Jeremy n’y comprenait effectivement pas grand-chose, mais il saisissait aussi parfaitement qu’Edward ne lui avait encore rien dit de concret. Et que Jim avait été incapable d’articuler le moindre mot jusqu’ici. Ce qu’Ed ne tarda pas à relever :

— Tu as perdu ta langue ?

— N-Non, bégaya Jim en rougissant un peu plus de sa maladresse.

Les paupières d’Edward se plissèrent en même temps que son sourire songeur se crispa.

— Tu peux me dire où tu es né et quel âge tu as ?

Abasourdi, Jeremy jeta un regard désemparé à son oncle. Pourquoi lui demandait-il ces informations ? Elles ne devaient pas être compliquées à obtenir. Comme Edward appuyait ses prunelles dorées sur lui pour l’inciter à s’exécuter, Jim bredouilla :

— Je suis né à Modros le 3 mars 2007. J’ai treize ans.

Un soupir creusa la poitrine d’Edward. Il ferma brièvement les yeux puis les posa sur son neveu.

— Tu as un accent catastrophique.

Éberlué, Jim ne trouva rien à répondre. On lui avait déjà fait remarquer ses drôles intonations, mais de là à les décrire comme catastrophiques…

— J’imagine que c’est la faute de Maria, souffla Ed pour lui-même.

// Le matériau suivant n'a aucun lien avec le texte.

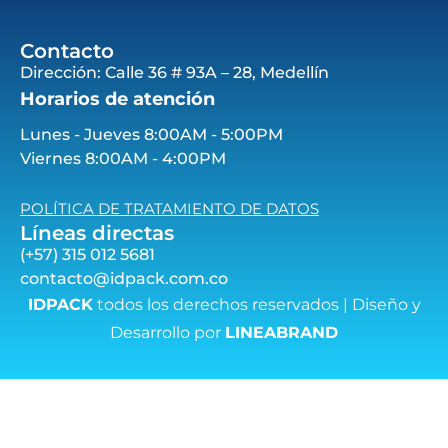
Contacto
Dirección: Calle 36 # 93A – 28, Medellín
Horarios de atención
Lunes - Jueves 8:00AM - 5:00PM
Viernes 8:00AM - 4:00PM
POLÍTICA DE TRATAMIENTO DE DATOS
Líneas directas
(+57) 315 012 5681
contacto@idpack.com.co
IDPACK
todos los derechos reservados | Diseño y
Desarrollo por
LINEABRAND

Quelle mauvaise combinaison, l’accent californien avec de l’anglais britannique et de l’italien. M’enfin, on verra plus tard, ce n’est pas le plus urgent. (De nouveau sérieux, Edward perça l’adolescent du regard.) Non, j’ai mieux. On corrigera difficilement ton accent, autant faire avec. Oublie ce que tu viens de me dire : tu es né à Londres le… mmh, 1er mai. Voilà, c’est un bon début.

L’effroi rampait le long de la colonne de Jeremy. Des frissons envahissaient son flanc gauche, des appels à l’aide muets se répercutaient dans son crâne. Pourquoi devait-il oublier sa date d’anniversaire ? Pourquoi devait-il en prendre une autre ?

— Je trouverai un moyen d’expliquer ta venue aux États-Unis, marmonna Ed en observant un point vague vers le tableau en liège. Et dans quel contexte je me suis un jour retrouvé à Londres pour te concevoir.

Les craintes et l’incompréhension de Jim furent brusquement chassées.

— Hein ?

Un sourire narquois fleurit sur les lèvres de son oncle. Devant la mine effarée de son neveu, il se permit un rire qui ne détendit en rien son interlocuteur.

— Allons, je te construis une histoire, mon garçon, ne fais pas cette tête. Maria et Ethan sont tes parents biologiques, tu n’as pas à t’en faire. Tout ce que je te demande, c’est de l’oublier.

— L’oublier ?

— Oui. (Ed tendit la main pour frôler le front du garçon, qui recula instinctivement d’un pas.) Tu dois oublier qui tu étais. Pour prendre ta nouvelle identité.

— Une nouvelle identité, chuchota Jim d’une voix blanche.

Cette fois, la main d’Edward parvint à se poser sur sa tête. C’était sûrement dans une tentative de le rassurer, d’être affectueux, mais Jim eut l’impression que les doigts de son oncle lui perçaient le crâne. Il en était glacé jusqu’aux orteils.

— Tu n’es plus Jeremy Michael Wayne, expliqua Ed d’une voix calme, presque tendre. Tu n’es plus le frère de Thalia et le fils de mon frère et Maria.

Le serpent d’angoisse au fond de ses tripes, l’insecte de stupeur au creux de sa nuque s’agitèrent jusqu’à le rendre nauséeux. Jim aurait voulu fuir, se débarrasser de la main de son oncle, mais il était cloué sur place.

— À présent, tu es Elias Sybaris, mon fils anciennement perdu dans la nature. (Une moue satisfaite gagna les traits de l’homme.) Et, surtout, mon héritier.